Benno Walter (17 June 1847 – 23 October 1901) was a German violinist and teacher, who had associations with Richard Strauss and his family, to whom he was closely related, and also with Richard Wagner.

==Career==
Benno Walter was born in Munich on 17 June 1847, the son of (Johann) Georg Walter, a municipal musician. He trained at the Royal School of Music (Königliche bayerische Musikschule, now the Hochschule für Musik und Theater München) in Munich. He was a child prodigy on the violin, and his father took him on concert tours. In 1862 he became a trainee musician at the Munich Court Theatre. In 1864 he achieved full status as a court musician, and in 1870 he became the orchestra leader, and also began to teach at his alma mater, the Royal School of Music.

He owned the Cremona 1720 "ex Bavarian" violin made by Antonio Stradivari. The Royal House of Bavaria had acquired the violin during the early 19th Century. King Ludwig II of Bavaria, the patron of Richard Wagner, presented the violin to Walter in 1870. Its later owners included Henri Verbrugghen.

At the Royal School of Music, in 1872 he became the violin teacher of the 8-year-old Richard Strauss, his cousin's son. Georg Walter's sister Maria Anna Kunigunde Walter was the mother of Richard's father Franz Strauss, making Franz and Benno first cousins. Richard Strauss and Benno Walter were therefore cousins once removed, but Strauss called him "cousin" (and Walter is sometimes referred to as his "uncle").

Benno Walter took over as first violinist of the Walter String Quartet when his elder brother and founder of the quartet Joseph Walter died in 1875. He toured with the quartet in Europe and America. Richard Strauss's String Quartet in A, Op. 2, was dedicated to the members of the quartet: Benno Walter, Michael Steiger, Anton Thoms, and Hanuš Wihan, who had given it its first performance.

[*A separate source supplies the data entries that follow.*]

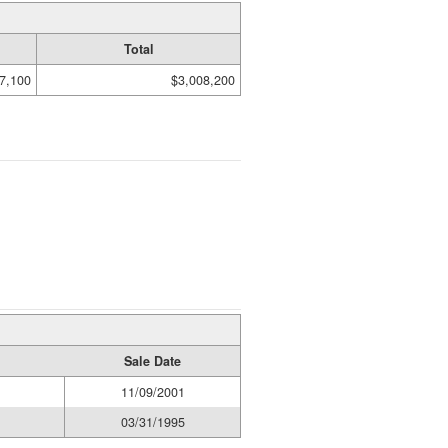
Total
7,100
$3,008,200
Sale Date
11/09/2001
03/31/1995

Strauss's Violin Concerto in D minor was also dedicated to Walter, who gave the first performance, on 5 December 1882 in Vienna, with Strauss playing a piano reduction of the orchestral part. Walter also gave the first performance with orchestra, on 4 March 1890, in Cologne, with an orchestra conducted by Franz Wüllner.

Benno Walter had a close relationship with Richard Wagner. He played the solo violin part at the first performance of Parsifal at Bayreuth in 1882, and was a frequent guest at Wahnfried.

Adolf Sandberger's Violin Sonata, Op, 10 (1892) was dedicated to Walter.

He died in Konstanz on 23 October 1901, aged 54.